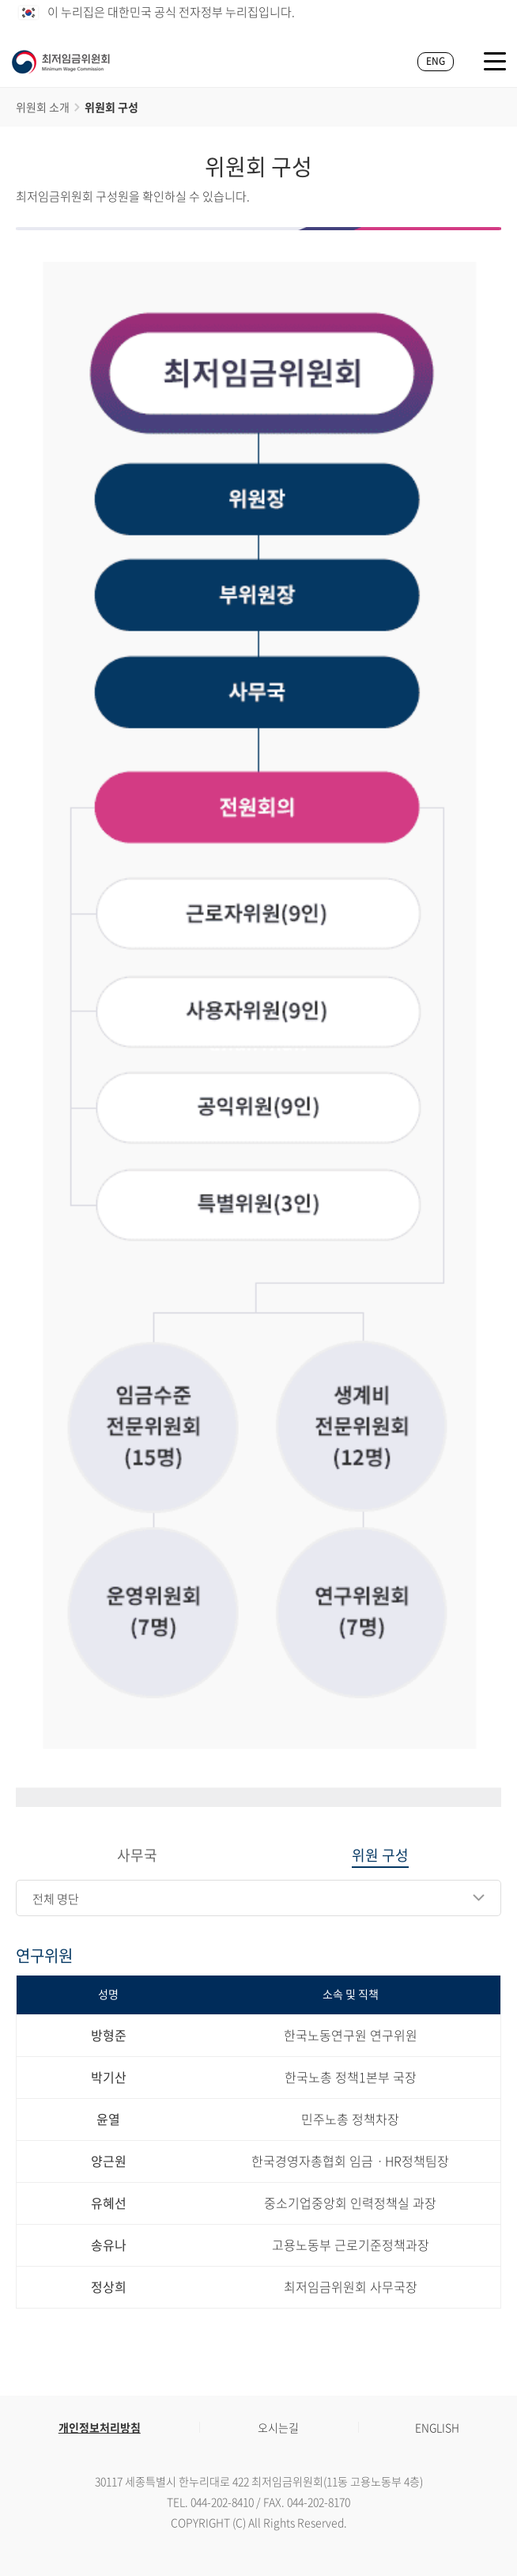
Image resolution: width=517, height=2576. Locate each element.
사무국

******************************

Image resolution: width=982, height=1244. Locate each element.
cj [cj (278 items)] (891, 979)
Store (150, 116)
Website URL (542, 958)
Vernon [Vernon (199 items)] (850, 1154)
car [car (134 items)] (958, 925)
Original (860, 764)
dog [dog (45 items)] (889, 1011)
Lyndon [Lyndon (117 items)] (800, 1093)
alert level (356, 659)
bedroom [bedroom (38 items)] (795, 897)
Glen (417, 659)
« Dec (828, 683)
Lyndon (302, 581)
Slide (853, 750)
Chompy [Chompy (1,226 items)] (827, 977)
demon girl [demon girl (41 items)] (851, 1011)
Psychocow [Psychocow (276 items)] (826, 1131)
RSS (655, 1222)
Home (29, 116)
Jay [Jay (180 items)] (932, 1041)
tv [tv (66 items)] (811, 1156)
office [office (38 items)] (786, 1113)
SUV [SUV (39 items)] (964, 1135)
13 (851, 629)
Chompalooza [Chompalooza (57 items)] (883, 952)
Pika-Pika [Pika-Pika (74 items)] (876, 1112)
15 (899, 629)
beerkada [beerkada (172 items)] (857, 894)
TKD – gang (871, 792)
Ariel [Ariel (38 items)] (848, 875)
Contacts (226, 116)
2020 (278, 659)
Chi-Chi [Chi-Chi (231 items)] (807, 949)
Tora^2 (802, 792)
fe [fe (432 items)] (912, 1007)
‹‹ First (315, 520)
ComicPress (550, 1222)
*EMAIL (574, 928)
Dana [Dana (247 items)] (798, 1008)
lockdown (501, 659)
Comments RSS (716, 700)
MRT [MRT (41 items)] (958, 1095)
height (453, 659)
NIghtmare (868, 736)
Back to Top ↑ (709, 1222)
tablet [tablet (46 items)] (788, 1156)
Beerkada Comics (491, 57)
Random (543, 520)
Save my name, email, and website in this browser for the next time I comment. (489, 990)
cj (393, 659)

******************************

■ What to produce
Scan the records for the word "resolution", and copy each line where it is found.

■ Task solution
Image resolution: width=517, height=2576. Locate each element.
Image resolution: width=982, height=1244. Locate each element.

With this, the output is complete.